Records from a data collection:
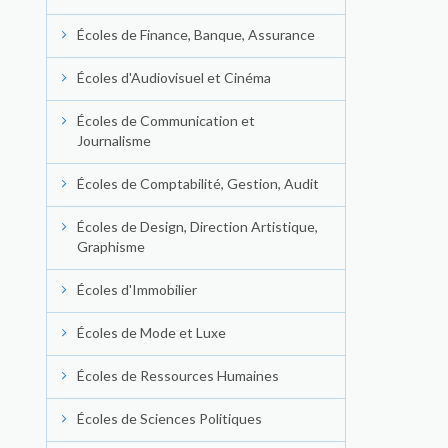
Écoles de Finance, Banque, Assurance
Écoles d'Audiovisuel et Cinéma
Écoles de Communication et
Journalisme
Écoles de Comptabilité, Gestion, Audit
Écoles de Design, Direction Artistique,
Graphisme
Écoles d'Immobilier
Écoles de Mode et Luxe
Écoles de Ressources Humaines
Écoles de Sciences Politiques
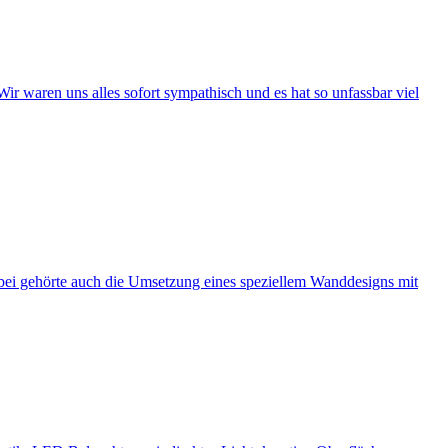
ir waren uns alles sofort sympathisch und es hat so unfassbar viel
abei gehörte auch die Umsetzung eines speziellem Wanddesigns mit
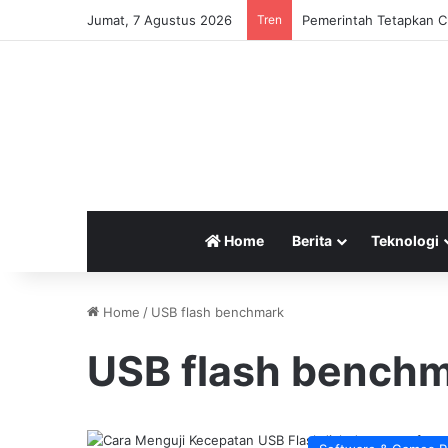
Jumat, 7 Agustus 2026
Tren
Pemerintah Tetapkan Cu
Home
Berita
Teknologi
Home
/
USB flash benchmark
USB flash bench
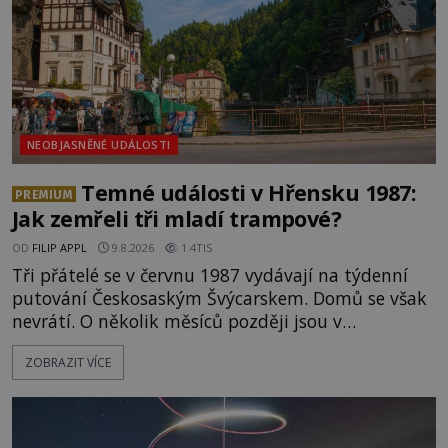
NEOBJASNĚNÉ UDÁLOSTI
Temné události v Hřensku 1987:
PREMIUM
Jak zemřeli tři mladí trampové?
OD
FILIP APPL
9.8.2026
1.4TIS
Tři přátelé se v červnu 1987 vydávají na týdenní
putování Českosaským Švýcarskem. Domů se však
nevrátí. O několik měsíců později jsou v
nepřístupných skalách u Hřenska nalezeny jejich
ZOBRAZIT VÍCE
kostry – a s nimi stopy, které se jen obtížně slučují
s nešťastnou náhodou. Zabil mladé trampy
přírodní živel, neznámý útočník, nebo někdo, koho
tehdejší režim nechtěl odhalit? [gallery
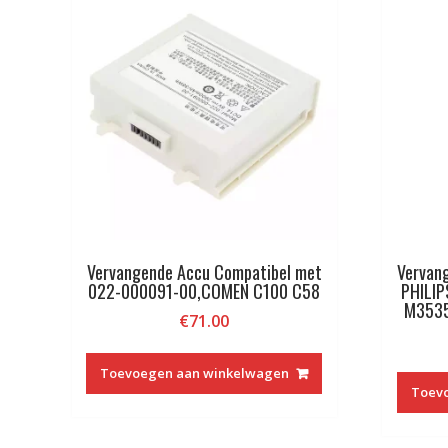
Vervangende Accu Compatibel met
Vervan
022-000091-00,COMEN C100 C58
PHILI
M353
€
71.00
Toevoegen aan winkelwagen
Toev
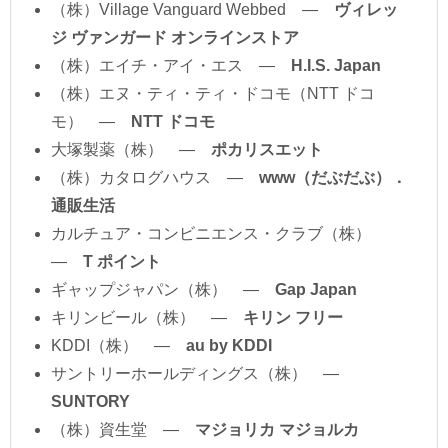
（株）Village Vanguard Webbed ―
ヴィレッ
ジ ヴァンガード オンラインストア
（株）エイチ・アイ・エス ―
H.I.S. Japan
（株）エヌ・ティ・ティ・ドコモ（NTT ドコ
モ） ―
NTT ドコモ
大塚製薬（株） ―
ポカリスエット
（株）カタログハウス ―
www（だぶだぶ）．
通販生活
カルチュア・コンビニエンス・クラブ（株）
―
T ポイント
ギャップジャパン（株） ―
Gap Japan
キリンビール（株） ―
キリン フリー
KDDI（株） ―
au by KDDI
サントリーホールディングス（株） ―
SUNTORY
（株）資生堂 ―
マジョリカ マジョルカ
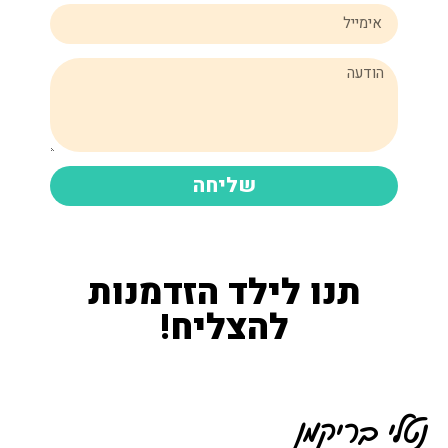
שליחה
תנו לילד הזדמנות
להצליח!
נטלי בריקמן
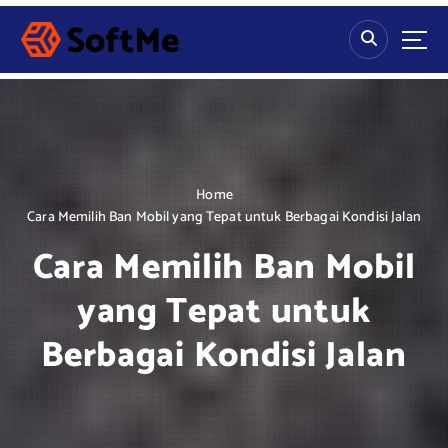
S
k
i
p
t
o
c
o
n
Home
t
Cara Memilih Ban Mobil yang Tepat untuk Berbagai Kondisi Jalan
e
Cara Memilih Ban Mobil
n
t
yang Tepat untuk
Berbagai Kondisi Jalan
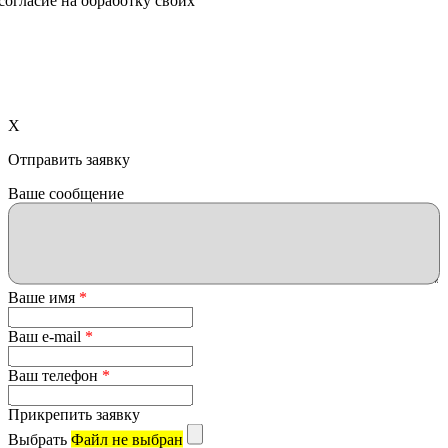
X
Отправить заявку
Ваше сообщение
Ваше имя
*
Ваш e-mail
*
Ваш телефон
*
Прикрепить заявку
Выбрать
Файл не выбран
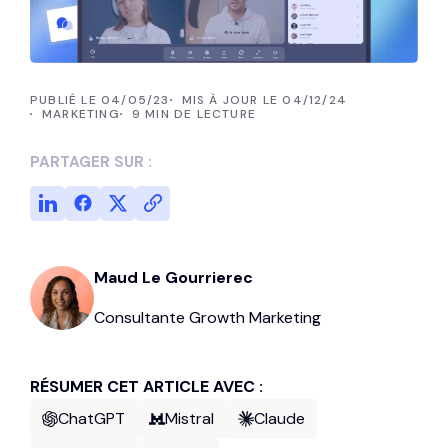
PUBLIÉ LE 04/05/23
MIS À JOUR LE 04/12/24
MARKETING
9 MIN DE LECTURE
PARTAGER SUR :
Maud Le Gourrierec
Consultante Growth Marketing
RÉSUMER CET ARTICLE AVEC :
ChatGPT
Mistral
Claude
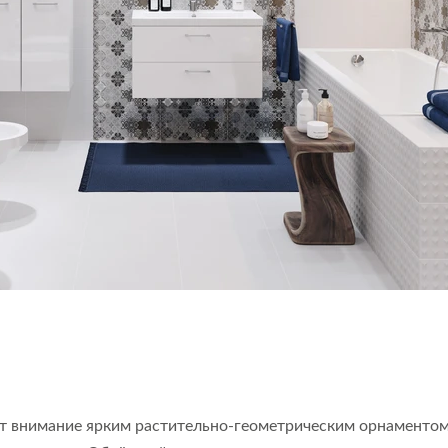
т внимание ярким растительно-геометрическим орнаментом.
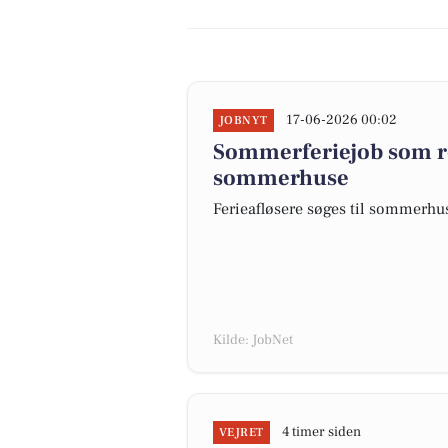
17-06-2026 00:02
JOBNYT
Sommerferiejob som r
sommerhuse
Ferieafløsere søges til sommerhu
Kilde: JobNet
4 timer siden
VEJRET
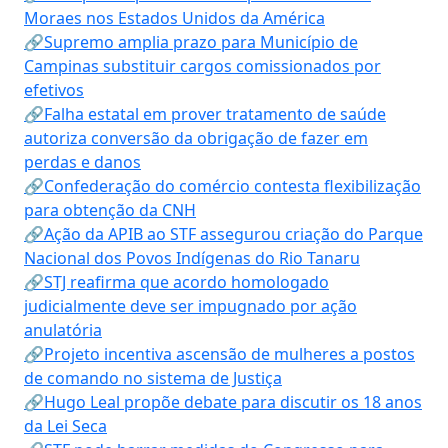
Moraes nos Estados Unidos da América
🔗Supremo amplia prazo para Município de
Campinas substituir cargos comissionados por
efetivos
🔗Falha estatal em prover tratamento de saúde
autoriza conversão da obrigação de fazer em
perdas e danos
🔗Confederação do comércio contesta flexibilização
para obtenção da CNH
🔗Ação da APIB ao STF assegurou criação do Parque
Nacional dos Povos Indígenas do Rio Tanaru
🔗STJ reafirma que acordo homologado
judicialmente deve ser impugnado por ação
anulatória
🔗Projeto incentiva ascensão de mulheres a postos
de comando no sistema de Justiça
🔗Hugo Leal propõe debate para discutir os 18 anos
da Lei Seca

**WHAT TO PRODUCE**
Beginning with the line where "Maud Le Gourrierec" appears, restate word for word every line down to the last one in the data, but keep the pictures out.

**WORKED SOLUTION**
Maud Le Gourrierec
Consultante Growth Marketing
RÉSUMER CET ARTICLE AVEC :
ChatGPT
Mistral
Claude
т внимание ярким растительно-геометрическим орнаментом.
17-06-2026 00:02
JOBNYT
Sommerferiejob som r
sommerhuse
Ferieafløsere søges til sommerhu
Kilde: JobNet
4 timer siden
VEJRET
Moraes nos Estados Unidos da América
🔗Supremo amplia prazo para Município de
Campinas substituir cargos comissionados por
efetivos
🔗Falha estatal em prover tratamento de saúde
autoriza conversão da obrigação de fazer em
perdas e danos
🔗Confederação do comércio contesta flexibilização
para obtenção da CNH
🔗Ação da APIB ao STF assegurou criação do Parque
Nacional dos Povos Indígenas do Rio Tanaru
🔗STJ reafirma que acordo homologado
judicialmente deve ser impugnado por ação
anulatória
🔗Projeto incentiva ascensão de mulheres a postos
de comando no sistema de Justiça
🔗Hugo Leal propõe debate para discutir os 18 anos
da Lei Seca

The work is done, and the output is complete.